Southington Township School is a historic district located in Southington Township, near Warren, Ohio, United States. The district includes the original Chalker High School and Southington Elementary School, both built in 1906 and completed in 1907. It also includes the Southington Civil War monument and park, located between the two school buildings, which was built in 1910. The district was originally listed in 2011 as Chalker High School and included the monument. In 2012, the district was expanded and renamed to include the adjacent elementary school after several additions and later modifications were removed.

==History==
The district was created as a result of a donation from Newton Chalker, an attorney who was born in Southington in 1842. At the time, like most rural areas, Southington had a number of one room schoolhouses. During the late 19th and early 20th centuries, rural areas began to consolidate schoolhouses into a central school building. Southington residents had voted down a proposal to consolidate the schoolhouses in 1903. In September 1905 Chalker offered to fund a high school and library for the township if residents voted to approve consolidation and build a separate elementary school.
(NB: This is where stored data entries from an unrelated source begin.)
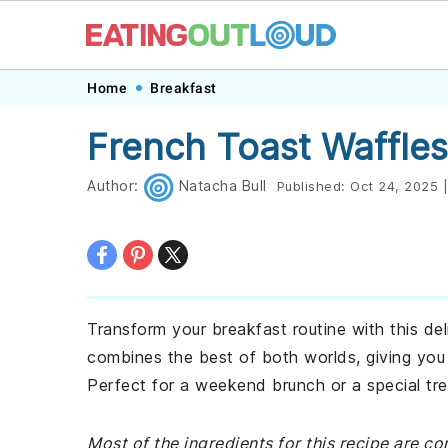
Skip
Skip
Skip
Skip
Home
Breakfast
to
to
to
to
French Toast Waffles
primary
main
primary
footer
navigation
content
sidebar
Author:
Natacha Bull
Published:
Oct 24, 2025
|
Transform your breakfast routine with this del
combines the best of both worlds, giving you a
Perfect for a weekend brunch or a special tre
Most of the ingredients for this recipe are c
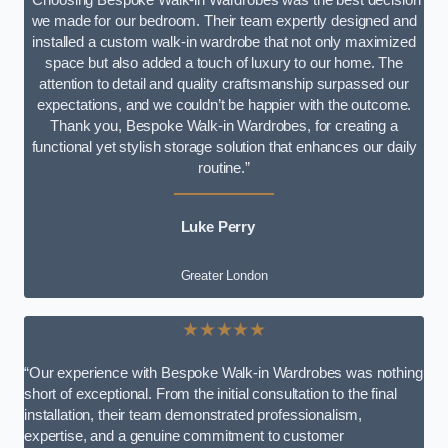
we made for our bedroom. Their team expertly designed and
installed a custom walk-in wardrobe that not only maximized
space but also added a touch of luxury to our home. The
attention to detail and quality craftsmanship surpassed our
expectations, and we couldn’t be happier with the outcome.
Thank you, Bespoke Walk-in Wardrobes, for creating a
functional yet stylish storage solution that enhances our daily
routine.”
Luke Perry
Greater London
★★★★★
“Our experience with Bespoke Walk-in Wardrobes was nothing
short of exceptional. From the initial consultation to the final
installation, their team demonstrated professionalism,
expertise, and a genuine commitment to customer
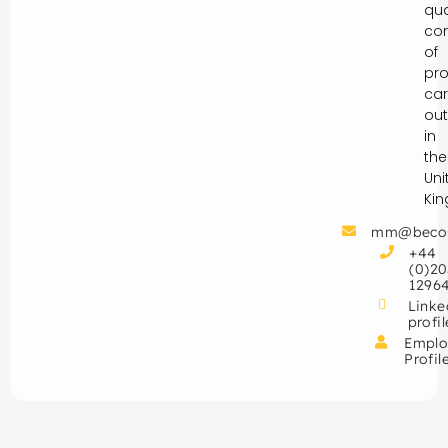
qua
con
of
pro
car
out
in
the
Uni
Ki
mm@beco
+44
(0)20
1296
Linke
profil
Emplo
Profil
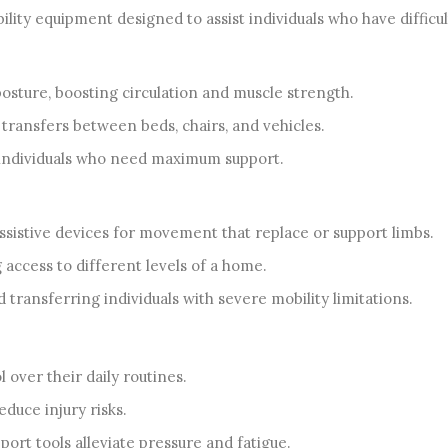
ity equipment designed to assist individuals who have difficu
osture, boosting circulation and muscle strength.
transfers between beds, chairs, and vehicles.
 individuals who need maximum support.
istive devices for movement that replace or support limbs.
g access to different levels of a home.
 transferring individuals with severe mobility limitations.
 over their daily routines.
duce injury risks.
ort tools alleviate pressure and fatigue.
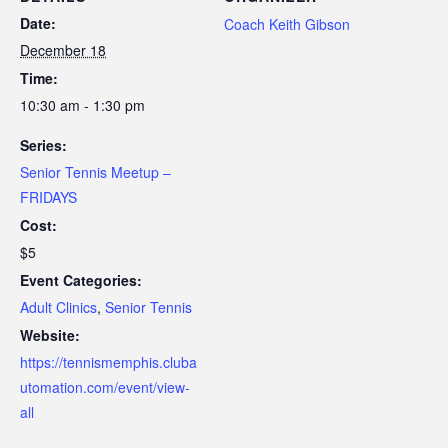
Date:
Coach Keith Gibson
December 18
Time:
10:30 am - 1:30 pm
Series:
Senior Tennis Meetup –
FRIDAYS
Cost:
$5
Event Categories:
Adult Clinics
,
Senior Tennis
Website:
https://tennismemphis.cluba
utomation.com/event/view-
all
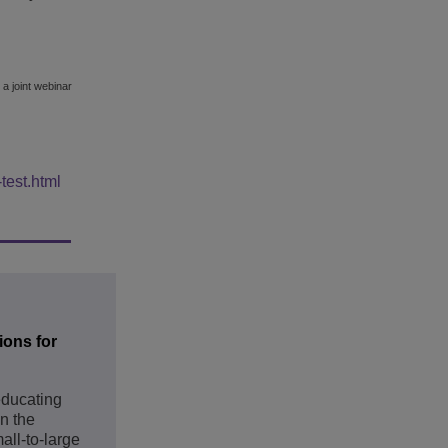
 a joint webinar
test.html
ions for
educating
in the
all-to-large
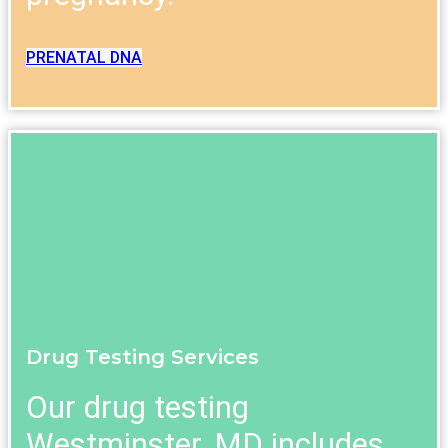
PRENATAL DNA
Drug Testing Services
Our drug testing
Westminster, MD includes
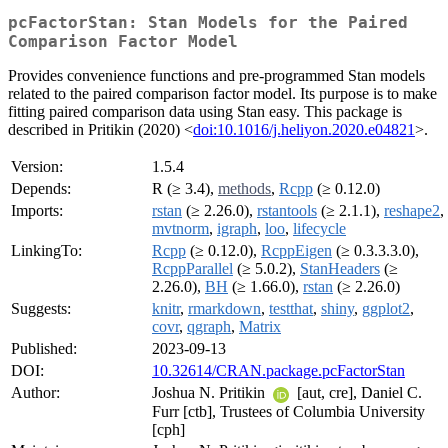
pcFactorStan: Stan Models for the Paired
Comparison Factor Model
Provides convenience functions and pre-programmed Stan models
related to the paired comparison factor model. Its purpose is to make
fitting paired comparison data using Stan easy. This package is
described in Pritikin (2020) <
doi:10.1016/j.heliyon.2020.e04821
>.
Version:
1.5.4
Depends:
R (≥ 3.4),
methods
,
Rcpp
(≥ 0.12.0)
Imports:
rstan
(≥ 2.26.0),
rstantools
(≥ 2.1.1),
reshape2
,
mvtnorm
,
igraph
,
loo
,
lifecycle
LinkingTo:
Rcpp
(≥ 0.12.0),
RcppEigen
(≥ 0.3.3.3.0),
RcppParallel
(≥ 5.0.2),
StanHeaders
(≥
2.26.0),
BH
(≥ 1.66.0),
rstan
(≥ 2.26.0)
Suggests:
knitr
,
rmarkdown
,
testthat
,
shiny
,
ggplot2
,
covr
,
qgraph
,
Matrix
Published:
2023-09-13
DOI:
10.32614/CRAN.package.pcFactorStan
Author:
Joshua N. Pritikin
[aut, cre], Daniel C.
Furr [ctb], Trustees of Columbia University
[cph]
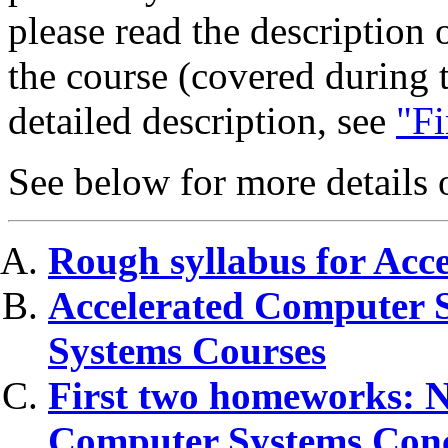
please read the description 
the course (covered during t
detailed description, see
"Fi
See below for more details o
Rough syllabus for Acc
Accelerated Computer S
Systems Courses
First two homeworks: N
Computer Systems Conc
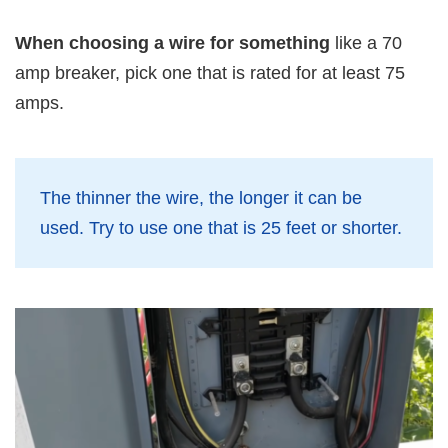
When choosing a wire for something
like a 70
amp breaker, pick one that is rated for at least 75
amps.
The thinner the wire, the longer it can be
used. Try to use one that is 25 feet or shorter.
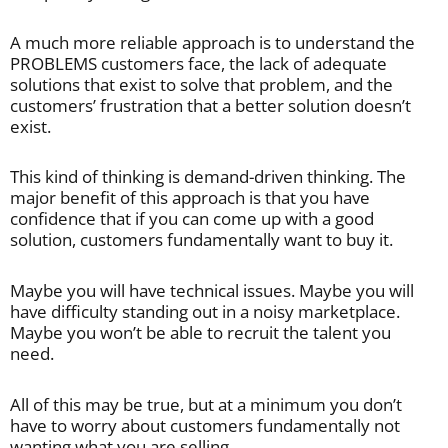
A much more reliable approach is to understand the
PROBLEMS customers face, the lack of adequate
solutions that exist to solve that problem, and the
customers’ frustration that a better solution doesn’t
exist.
This kind of thinking is demand-driven thinking. The
major benefit of this approach is that you have
confidence that if you can come up with a good
solution, customers fundamentally want to buy it.
Maybe you will have technical issues. Maybe you will
have difficulty standing out in a noisy marketplace.
Maybe you won’t be able to recruit the talent you
need.
All of this may be true, but at a minimum you don’t
have to worry about customers fundamentally not
wanting what you are selling.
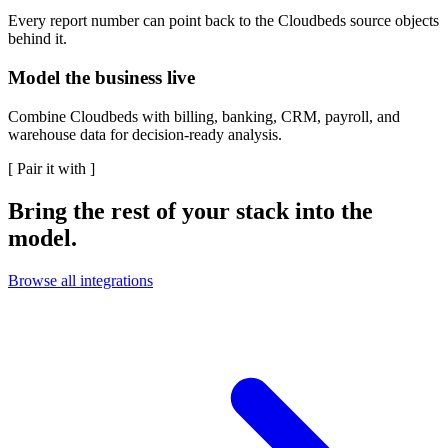
Every report number can point back to the Cloudbeds source objects
behind it.
Model the business live
Combine Cloudbeds with billing, banking, CRM, payroll, and
warehouse data for decision-ready analysis.
[
Pair it with
]
Bring the rest of your stack into the
model.
Browse all integrations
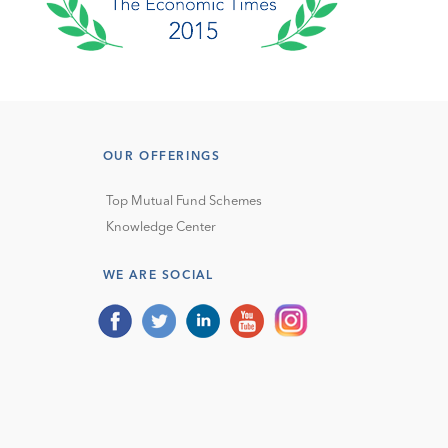
OUR OFFERINGS
Top Mutual Fund Schemes
Knowledge Center
WE ARE SOCIAL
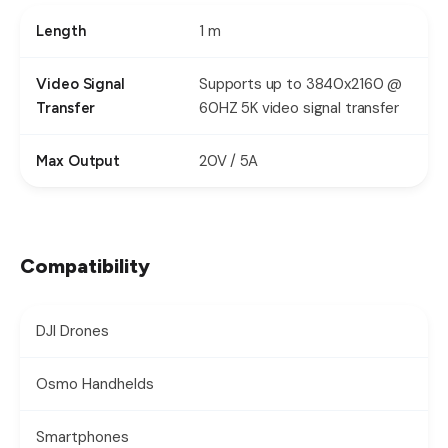
1 m
Length
Supports up to 3840x2160 @
Video Signal
60HZ 5K video signal transfer
Transfer
20V / 5A
Max Output
Compatibility
DJI Drones
Osmo Handhelds
Smartphones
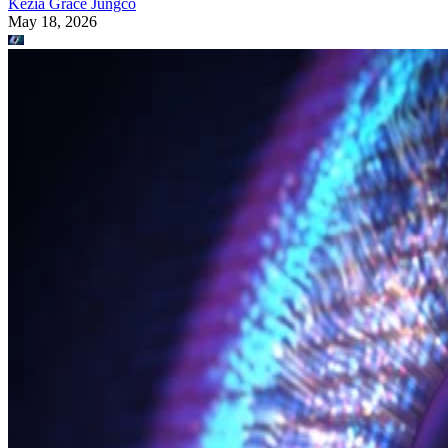
Kezia Grace Jungco
May 18, 2026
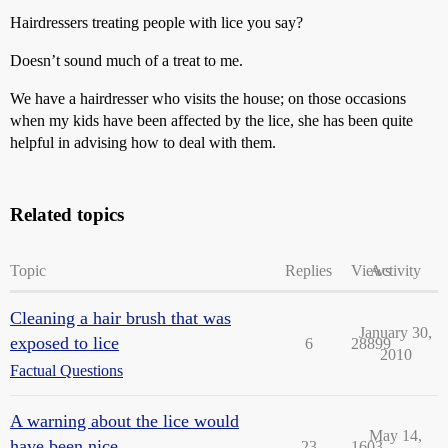
Hairdressers treating people with lice you say?
Doesn’t sound much of a treat to me.
We have a hairdresser who visits the house; on those occasions
when my kids have been affected by the lice, she has been quite
helpful in advising how to deal with them.
Related topics
Topic
Replies
Views
Activity
Cleaning a hair brush that was
January 30,
exposed to lice
6
28899
2010
Factual Questions
A warning about the lice would
May 14,
have been nice . . .
23
1603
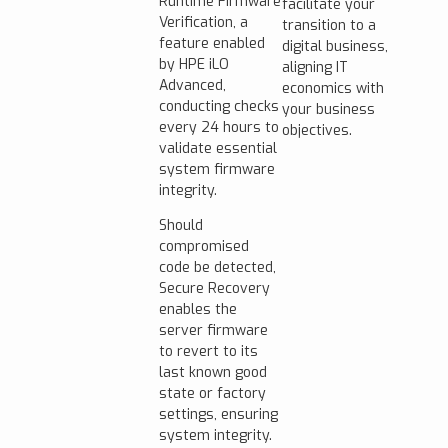
Runtime Firmware
facilitate your
Verification, a
transition to a
feature enabled
digital business,
by HPE iLO
aligning IT
Advanced,
economics with
conducting checks
your business
every 24 hours to
objectives.
validate essential
system firmware
integrity.
Should
compromised
code be detected,
Secure Recovery
enables the
server firmware
to revert to its
last known good
state or factory
settings, ensuring
system integrity.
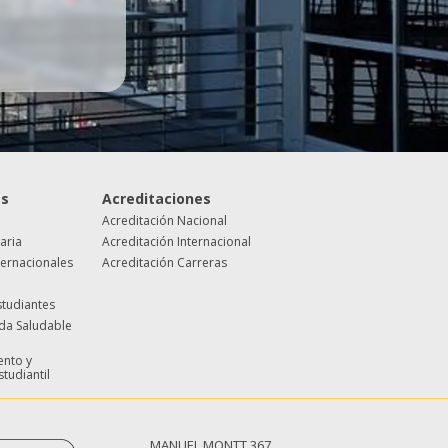
es
Acreditaciones
Acreditación Nacional
taria
Acreditación Internacional
ternacionales
Acreditación Carreras
studiantes
ida Saludable
nto y
studiantil
MANUEL MONTT 367,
Voters approved consolidation on October 10, 1905, and the original campus was started in mid-1906 and completed in August 1907, consisting of the Chalker High School building and a smaller elementary school. In 1910, Chalker funded construction of a Civil War monument and park in the area between the high school and elementary school.

The original Chalker High School building and the Civil War monument and park were listed on the National Register of Historic Places on February 4, 2011, as Chalker High School. The following year, the district was expanded and renamed to include the former elementary school after later additions and modifications to the building, which had prevented it from being listed, were removed from the site.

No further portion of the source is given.